• Task requirements: Which lines of the records contain the word "стекла"? Copy each one.

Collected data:
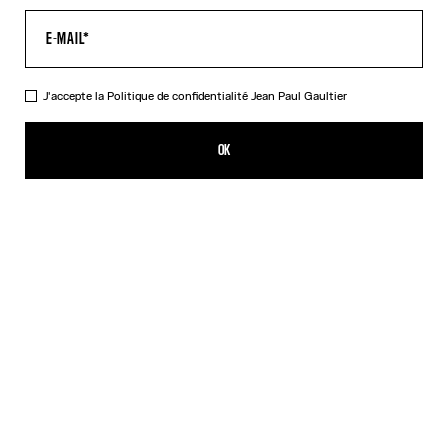
J'accepte la
Politique de confidentialité
Jean Paul Gaultier
Réédition - Le Top Tattoo Safe Sex
350,00€
OK
CRÉER UNE ALERTE
Beige
DESCRIPTION
Top en tulle imprimé Tattoo Safe Sex Corps.
DÉTAILS DU PRODUIT
GUIDE DES TAILLES
EXPÉDITION ET RETOUR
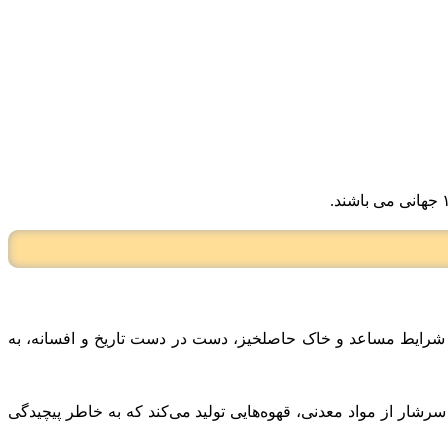
با شرایط مساعد و خاک حاصلخیز، دست در دست تاریخ و افسانه، به
امو، به دلیل ارتفاعات ۱۷۰۰ تا ۲۰۰۰ متری از سطح دریا و خاک‌های سرشار از مواد معدنی، قهوه‌هایی تولید می‌کند که به خاطر پیچیدگی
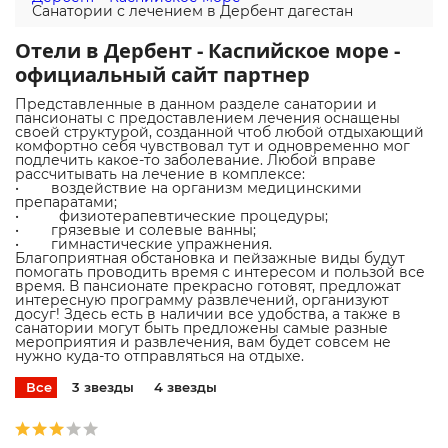
Санатории с лечением в Дербент дагестан
Отели в Дербент - Каспийское море -
официальный сайт партнер
Представленные в данном разделе санатории и
пансионаты с предоставлением лечения оснащены
своей структурой, созданной чтоб любой отдыхающий
комфортно себя чувствовал тут и одновременно мог
подлечить какое-то заболевание. Любой вправе
рассчитывать на лечение в комплексе:
• воздействие на организм медицинскими
препаратами;
• физиотерапевтические процедуры;
• грязевые и солевые ванны;
• гимнастические упражнения.
Благоприятная обстановка и пейзажные виды будут
помогать проводить время с интересом и пользой все
время. В пансионате прекрасно готовят, предложат
интересную программу развлечений, организуют
досуг! Здесь есть в наличии все удобства, а также в
санатории могут быть предложены самые разные
мероприятия и развлечения, вам будет совсем не
нужно куда-то отправляться на отдыхе.
Все
3 звезды
4 звезды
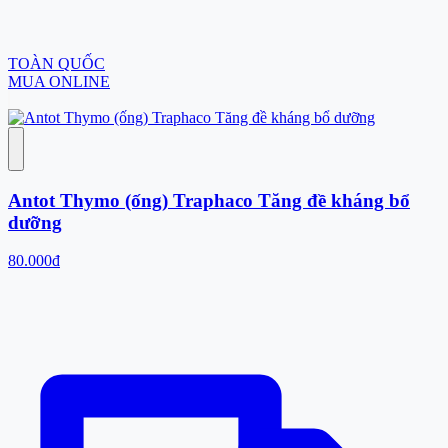
TOÀN QUỐC
MUA ONLINE
Antot Thymo (ống) Traphaco Tăng đề kháng bổ
dưỡng
80.000đ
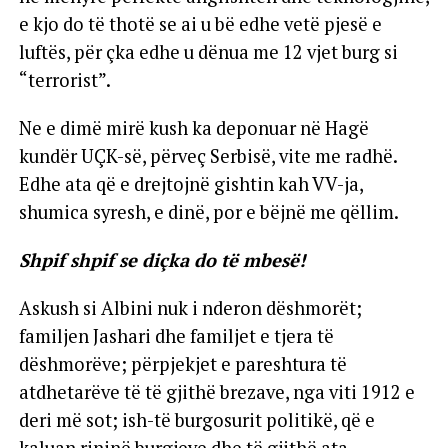
e kjo do të thotë se ai u bë edhe vetë pjesë e
luftës, për çka edhe u dënua me 12 vjet burg si
“terrorist”.
Ne e dimë mirë kush ka deponuar në Hagë
kundër UÇK-së, përveç Serbisë, vite me radhë.
Edhe ata që e drejtojnë gishtin kah VV-ja,
shumica syresh, e dinë, por e bëjnë me qëllim.
Shpif shpif se diçka do të mbesë!
Askush si Albini nuk i nderon dëshmorët;
familjen Jashari dhe familjet e tjera të
dëshmorëve; përpjekjet e pareshtura të
atdhetarëve të të gjithë brezave, nga viti 1912 e
deri më sot; ish-të burgosurit politikë, që e
kaluan rininë burgjeve dhe të gjithë ata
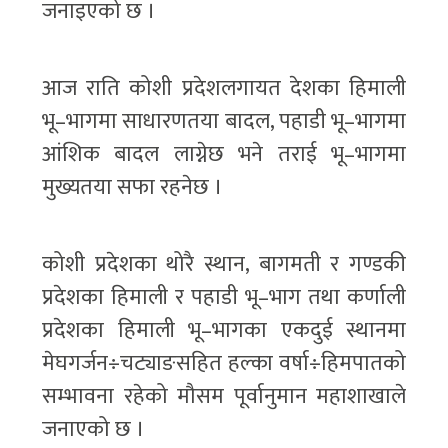
जनाइएको छ ।
आज राति कोशी प्रदेशलगायत देशका हिमाली
भू–भागमा साधारणतया बादल, पहाडी भू–भागमा
आंशिक बादल लाग्नेछ भने तराई भू–भागमा
मुख्यतया सफा रहनेछ ।
कोशी प्रदेशका थोरै स्थान, बागमती र गण्डकी
प्रदेशका हिमाली र पहाडी भू–भाग तथा कर्णाली
प्रदेशका हिमाली भू–भागका एकदुई स्थानमा
मेघगर्जन÷चट्याङसहित हल्का वर्षा÷हिमपातको
सम्भावना रहेको मौसम पूर्वानुमान महाशाखाले
जनाएको छ ।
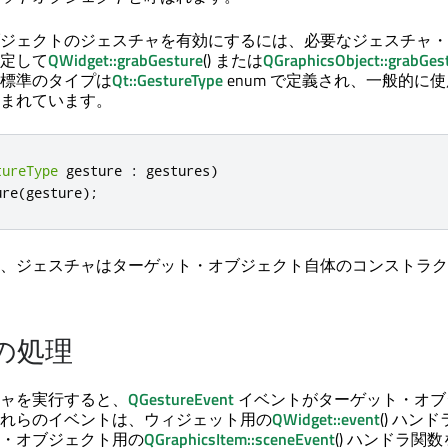
ジェクトのジェスチャを有効にするには、必要なジェスチャ・
定して
QWidget::grabGesture
() または
QGraphicsObject::grabGes
標準のタイプは
Qt::GestureType
enum で定義され、一般的に
まれています。
tureType
 gesture 
:
 gestures
)
ure
(
gesture
);
、ジェスチャはターゲット・オブジェクト自体のコンストラク
の処理
ャを実行すると、
QGestureEvent
イベントがターゲット・オブ
れらのイベントは、ウィジェット用の
QWidget::event
() ハン
・オブジェクト用の
QGraphicsItem::sceneEvent
() ハンドラ関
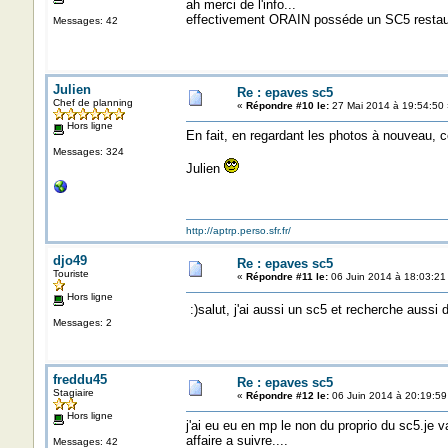
ah merci de l'info...
effectivement ORAIN posséde un SC5 restauré.
Messages: 42
Julien
Re : epaves sc5
Chef de planning
«
Répondre #10 le:
27 Mai 2014 à 19:54:50 
Hors ligne
En fait, en regardant les photos à nouveau, c
Messages: 324
Julien
http://aptrp.perso.sfr.fr/
djo49
Re : epaves sc5
Touriste
«
Répondre #11 le:
06 Juin 2014 à 18:03:21
Hors ligne
:)salut, j'ai aussi un sc5 et recherche aussi
Messages: 2
freddu45
Re : epaves sc5
Stagiaire
«
Répondre #12 le:
06 Juin 2014 à 20:19:59
Hors ligne
j'ai eu eu en mp le non du proprio du sc5.je
affaire a suivre....
Messages: 42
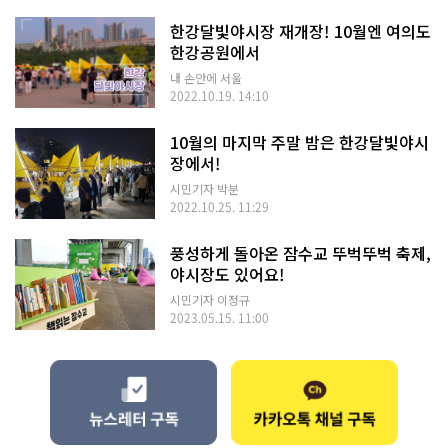
한강달빛야시장 재개장! 10월엔 여의도
한강공원에서
내 손안에 서울
2022.10.19. 14:10
10월의 마지막 주말 밤은 한강달빛야시
장에서!
시민기자 박분
2022.10.25. 11:29
풍성하게 돌아온 잠수교 뚜벅뚜벅 축제,
야시장도 있어요!
시민기자 이정규
2023.05.15. 11:00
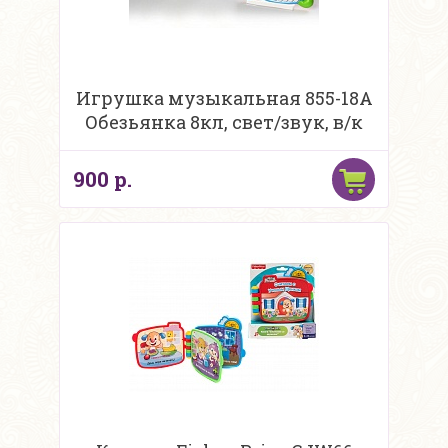
Игрушка музыкальная 855-18A
Обезьянка 8кл, свет/звук, в/к
900 р.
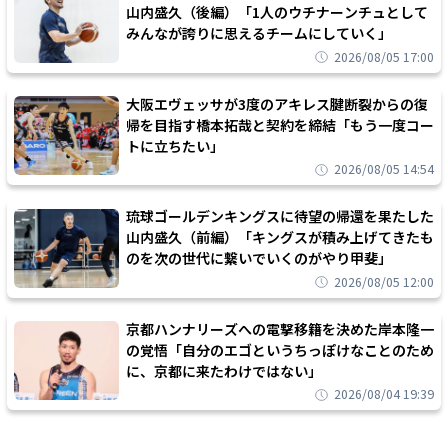
山内盛久（後編）「1人のウチナーンチュとして
みんなが誇りに思えるチームにしていく」
2026/08/05 17:00
大阪エヴェッサが3度のアキレス腱断裂からの復
帰を目指す橋本拓哉と契約を締結「もう一度コー
トに立ちたい」
2026/08/05 14:54
琉球ゴールデンキングスに待望の帰還を果たした
山内盛久（前編）「キングスが積み上げてきたも
のを次の世代に繋いでいくのがやり甲斐」
2026/08/05 12:00
京都ハンナリーズへの電撃移籍を決めた岸本隆一
の覚悟「自分のエゴというちっぽけなことのため
に、京都に来たわけではない」
2026/08/04 19:39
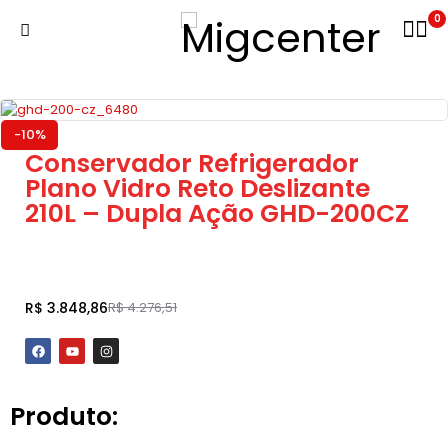
0
-10%
Conservador Refrigerador
Plano Vidro Reto Deslizante
210L – Dupla Ação GHD-200CZ
Adicionar ao carrinho
R$
3.848,86
R$
4.276,51
Produto:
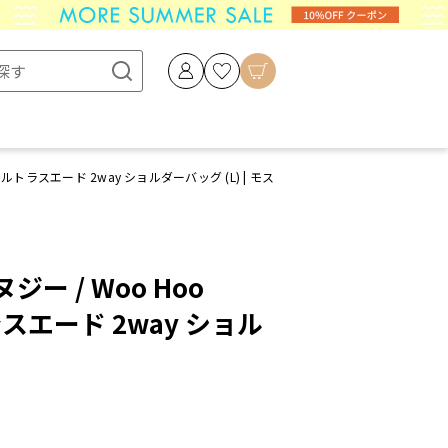
r ウルトラスエード 2way ショルダーバッグ (L) | モス
ー / Woo Hoo
トラスエード 2way ショル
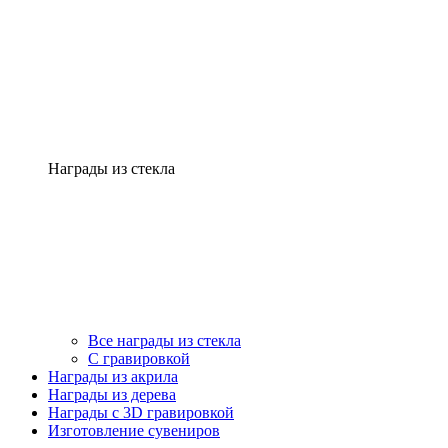
Награды из стекла
Все награды из стекла
С гравировкой
Награды из акрила
Награды из дерева
Награды с 3D гравировкой
Изготовление сувениров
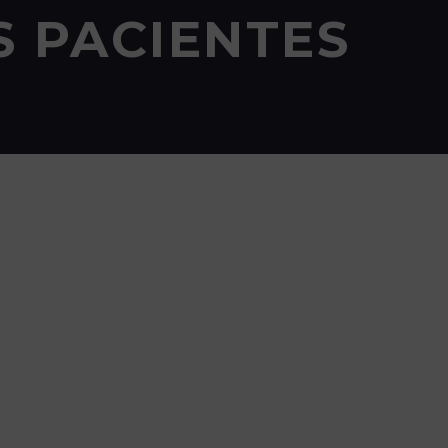
S PACIENTES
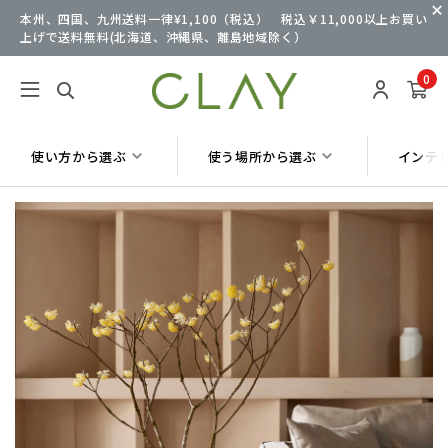
本州、四国、九州送料一律¥1,100（税込） 税込￥11,000以上お買い
上げで送料無料(北海道、沖縄県、離島地域除く）
0
使い方から選ぶ
使う場所から選ぶ
インテ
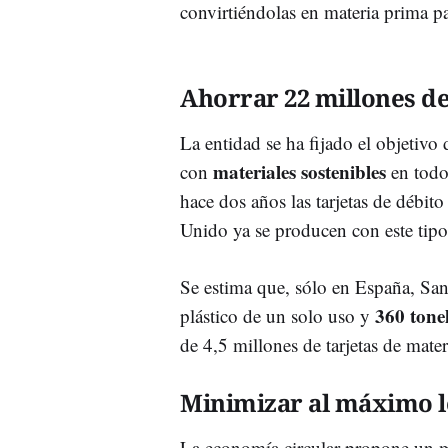
convirtiéndolas en materia prima par
Ahorrar 22 millones de
La entidad se ha fijado el objetivo 
materiales sostenibles
con
en todo
hace dos años las tarjetas de débit
Unido ya se producen con este tipo
Se estima que, sólo en España, Sa
360 tone
plástico de un solo uso y
de 4,5 millones de tarjetas de mater
Minimizar al máximo l
La economía circular propone un m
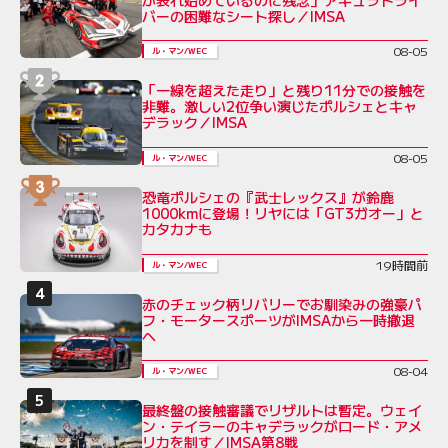
バーの困難なシート探し／IMSA
08-05
ル・マン/WEC
「一線を超えた走り」と残り11分での接触を
非難。激しい2位争い演じたポルシェとキャ
デラック／IMSA
08-05
ル・マン/WEC
恐竜ポルシェの『武士レックス』が鈴鹿
1000kmに登場！リヤには「GT3ガオー」と
カタカナも
19時間前
ル・マン/WEC
赤のチェック柄リバリーでお馴染みの強豪パ
フ・モータースポーツがIMSAから一時撤退
へ
08-04
ル・マン/WEC
最終盤の接触審議でリザルトは暫定。ウェイ
ン・テイラーのキャデラックがロード・アメ
リカを制す／IMSA第8戦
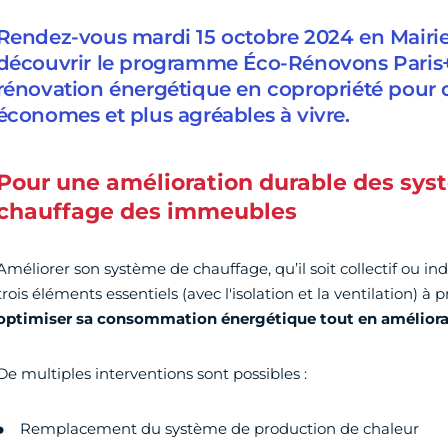
Rendez-vous mardi 15 octobre 2024 en Mairie
découvrir le programme Éco-Rénovons Paris+ 
rénovation énergétique en copropriété pour 
économes et plus agréables à vivre.
Pour une amélioration durable des sys
chauffage des immeubles
Améliorer son système de chauffage, qu’il soit collectif ou ind
trois éléments essentiels (avec l'isolation et la ventilation) 
optimiser sa consommation énergétique tout en amélioran
De multiples interventions sont possibles :
Remplacement du système de production de chaleur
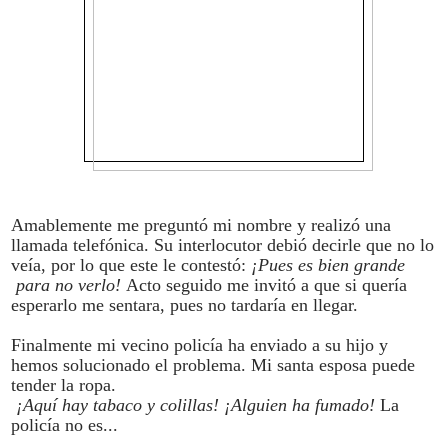
Amablemente me preguntó mi nombre y realizó una
llamada telefónica. Su interlocutor debió decirle que no lo
veía, por lo que este le contestó:
¡Pues es bien grande
para no verlo!
Acto seguido me invitó a que si quería
esperarlo me sentara, pues no tardaría en llegar.
Finalmente mi vecino policía ha enviado a su hijo y
hemos solucionado el problema. Mi santa esposa puede
tender la ropa.
¡Aquí hay tabaco y colillas! ¡Alguien ha fumado!
La
policía no es...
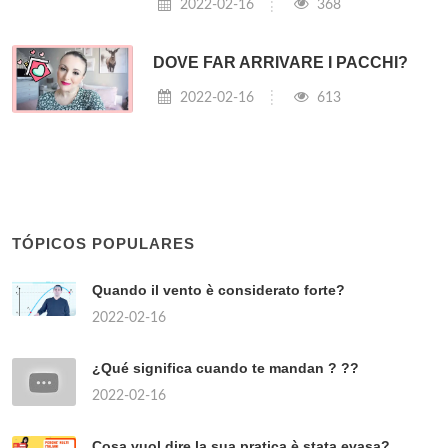
2022-02-16
368
DOVE FAR ARRIVARE I PACCHI?
2022-02-16
613
TÓPICOS POPULARES
Quando il vento è considerato forte?
2022-02-16
¿Qué significa cuando te mandan ? ??
2022-02-16
Cosa vuol dire la sua pratica è stata evasa?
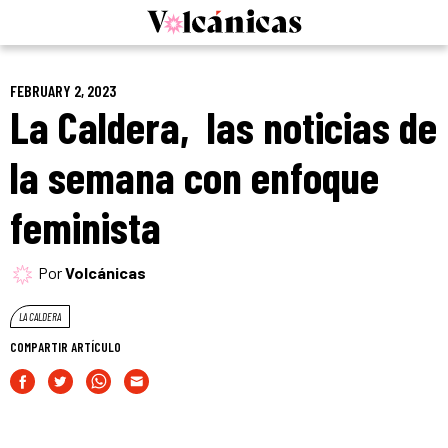
Skip
to
content
FEBRUARY 2, 2023
La Caldera, las noticias de
la semana con enfoque
feminista
Por
Volcánicas
LA CALDERA
COMPARTIR ARTÍCULO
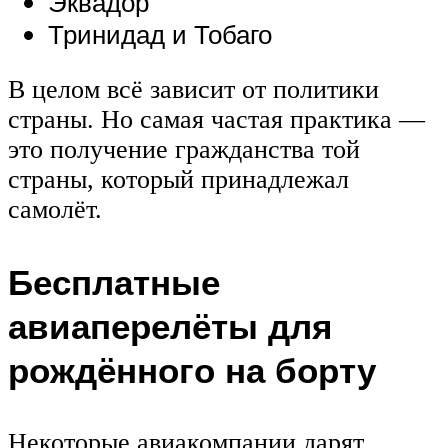
Эквадор
Тринидад и Тобаго
В целом всё зависит от политики
страны. Но самая частая практика —
это получение гражданства той
страны, который принадлежал
самолёт.
Бесплатные
авиаперелёты для
рождённого на борту
Некоторые авиакомпании дарят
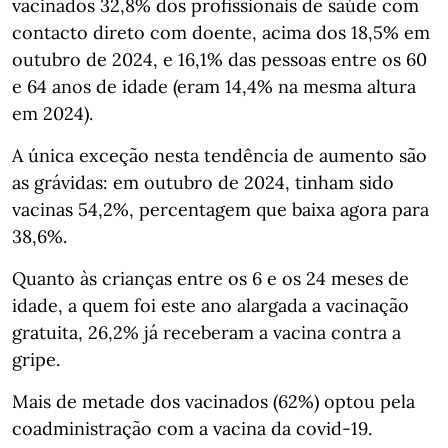
vacinados 32,8% dos profissionais de saúde com
contacto direto com doente, acima dos 18,5% em
outubro de 2024, e 16,1% das pessoas entre os 60
e 64 anos de idade (eram 14,4% na mesma altura
em 2024).
A única exceção nesta tendência de aumento são
as grávidas: em outubro de 2024, tinham sido
vacinas 54,2%, percentagem que baixa agora para
38,6%.
Quanto às crianças entre os 6 e os 24 meses de
idade, a quem foi este ano alargada a vacinação
gratuita, 26,2% já receberam a vacina contra a
gripe.
Mais de metade dos vacinados (62%) optou pela
coadministração com a vacina da covid-19.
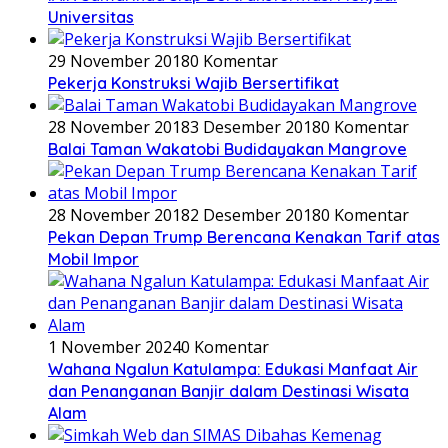
Universitas
29 November 2018
0 Komentar
Pekerja Konstruksi Wajib Bersertifikat
28 November 2018
3 Desember 2018
0 Komentar
Balai Taman Wakatobi Budidayakan Mangrove
28 November 2018
2 Desember 2018
0 Komentar
Pekan Depan Trump Berencana Kenakan Tarif atas
Mobil Impor
1 November 2024
0 Komentar
Wahana Ngalun Katulampa: Edukasi Manfaat Air
dan Penanganan Banjir dalam Destinasi Wisata
Alam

• Response below:
Награды из стекла
Все награды из стекла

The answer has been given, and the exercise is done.